CalFile is the current free tax preparation program, initiated by the FTB, to file state tax returns online directly to the FTB. It is available to single users with incomes under $203,341 and married users with incomes under $406,687 and takes 20 minutes to complete a return for most users, with direct deposit refunds usually within 7 to 10 days.

=== History ===
CalFile became available in 2003. In 2011, 6.4 million filers were eligible. Some features of ReadyReturn are now part of CalFile.

=== Economics ===
Dennis J. Ventry Jr. professor at UC Davis School of Law, who specializes in tax policy and legal ethics, describes it as a "a reliable, voluntary, safe and free way to calculate and file [...] taxes". The FTB says CalFile annually saves taxpayers somewhere between $4 million and $10 million in tax preparation fees, and the state of California saves approximately $500,000 in digitization overhead and administrative costs.

=== Opposition ===
CalFile has faced lobbying campaigns by market competitors in private tax-preparing software like Intuit.
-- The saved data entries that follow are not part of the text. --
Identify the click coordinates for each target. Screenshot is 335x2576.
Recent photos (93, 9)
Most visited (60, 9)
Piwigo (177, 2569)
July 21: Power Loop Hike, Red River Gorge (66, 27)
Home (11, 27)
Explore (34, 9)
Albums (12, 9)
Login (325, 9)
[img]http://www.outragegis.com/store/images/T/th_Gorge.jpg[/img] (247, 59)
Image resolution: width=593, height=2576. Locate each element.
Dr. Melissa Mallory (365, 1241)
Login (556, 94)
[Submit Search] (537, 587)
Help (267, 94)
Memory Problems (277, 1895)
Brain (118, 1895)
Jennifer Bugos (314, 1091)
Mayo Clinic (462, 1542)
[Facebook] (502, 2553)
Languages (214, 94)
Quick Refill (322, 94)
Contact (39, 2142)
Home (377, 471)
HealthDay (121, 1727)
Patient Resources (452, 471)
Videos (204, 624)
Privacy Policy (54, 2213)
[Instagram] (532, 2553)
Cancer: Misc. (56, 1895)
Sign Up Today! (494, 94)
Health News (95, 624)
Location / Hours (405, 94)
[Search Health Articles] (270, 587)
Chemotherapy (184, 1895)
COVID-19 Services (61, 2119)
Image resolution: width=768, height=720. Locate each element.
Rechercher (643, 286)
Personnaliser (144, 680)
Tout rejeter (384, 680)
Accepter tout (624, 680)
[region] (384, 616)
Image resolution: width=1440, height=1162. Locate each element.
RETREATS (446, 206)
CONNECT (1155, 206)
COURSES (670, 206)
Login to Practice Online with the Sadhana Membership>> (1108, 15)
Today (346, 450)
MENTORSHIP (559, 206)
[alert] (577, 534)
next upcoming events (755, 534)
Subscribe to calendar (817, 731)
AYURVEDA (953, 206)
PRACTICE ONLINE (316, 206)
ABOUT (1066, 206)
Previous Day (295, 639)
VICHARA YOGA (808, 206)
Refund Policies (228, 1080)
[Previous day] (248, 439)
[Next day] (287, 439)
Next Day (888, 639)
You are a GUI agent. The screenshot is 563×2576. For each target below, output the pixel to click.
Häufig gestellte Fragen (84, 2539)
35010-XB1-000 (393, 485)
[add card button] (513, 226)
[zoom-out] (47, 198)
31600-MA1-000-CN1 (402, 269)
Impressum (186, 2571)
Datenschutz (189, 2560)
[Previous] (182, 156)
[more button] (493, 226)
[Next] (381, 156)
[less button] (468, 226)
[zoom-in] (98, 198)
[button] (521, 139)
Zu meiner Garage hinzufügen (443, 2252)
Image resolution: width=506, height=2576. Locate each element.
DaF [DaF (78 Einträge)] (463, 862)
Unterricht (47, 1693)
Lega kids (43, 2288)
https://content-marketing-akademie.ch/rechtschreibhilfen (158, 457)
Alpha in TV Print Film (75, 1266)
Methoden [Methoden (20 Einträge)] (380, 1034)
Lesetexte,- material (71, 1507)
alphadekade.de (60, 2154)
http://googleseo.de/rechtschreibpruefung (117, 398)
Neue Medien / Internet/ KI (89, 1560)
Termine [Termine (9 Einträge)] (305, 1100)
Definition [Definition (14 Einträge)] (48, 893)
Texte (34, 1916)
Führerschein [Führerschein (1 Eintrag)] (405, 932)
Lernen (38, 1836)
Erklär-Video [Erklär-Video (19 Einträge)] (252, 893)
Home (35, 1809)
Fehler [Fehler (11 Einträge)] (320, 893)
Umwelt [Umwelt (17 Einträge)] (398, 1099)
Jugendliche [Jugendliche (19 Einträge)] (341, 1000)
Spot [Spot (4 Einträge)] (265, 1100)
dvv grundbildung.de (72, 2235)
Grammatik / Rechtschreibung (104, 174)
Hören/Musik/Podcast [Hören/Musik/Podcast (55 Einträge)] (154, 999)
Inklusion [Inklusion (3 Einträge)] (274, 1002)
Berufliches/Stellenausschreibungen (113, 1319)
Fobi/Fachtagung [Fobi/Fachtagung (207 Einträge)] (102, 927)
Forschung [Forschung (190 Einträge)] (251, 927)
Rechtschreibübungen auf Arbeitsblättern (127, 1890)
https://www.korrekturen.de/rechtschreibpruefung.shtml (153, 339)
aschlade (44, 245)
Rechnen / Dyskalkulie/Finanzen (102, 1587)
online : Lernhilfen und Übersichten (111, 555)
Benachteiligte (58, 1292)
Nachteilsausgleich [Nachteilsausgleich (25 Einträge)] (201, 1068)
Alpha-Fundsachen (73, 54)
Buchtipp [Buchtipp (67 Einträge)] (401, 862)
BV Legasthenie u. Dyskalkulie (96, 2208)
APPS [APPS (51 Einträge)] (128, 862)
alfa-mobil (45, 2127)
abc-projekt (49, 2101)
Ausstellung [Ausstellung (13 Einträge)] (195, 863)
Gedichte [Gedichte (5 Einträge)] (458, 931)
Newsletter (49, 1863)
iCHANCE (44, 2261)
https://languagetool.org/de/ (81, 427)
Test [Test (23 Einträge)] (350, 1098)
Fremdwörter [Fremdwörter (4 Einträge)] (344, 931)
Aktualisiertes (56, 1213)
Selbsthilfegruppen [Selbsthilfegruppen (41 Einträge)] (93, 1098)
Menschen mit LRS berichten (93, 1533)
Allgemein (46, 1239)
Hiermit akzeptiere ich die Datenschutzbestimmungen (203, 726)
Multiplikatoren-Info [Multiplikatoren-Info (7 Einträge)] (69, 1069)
These lobbying campaigns have dissuaded the Internal Revenue Service (IRS) commissioner from implementing a free online federal tax preparation program. ProPublica notes that Intuit's product TurboTax "rests on a shaky foundation, one that could collapse overnight if the US government did what most wealthy countries did long ago and made tax filing simple and free for most citizens".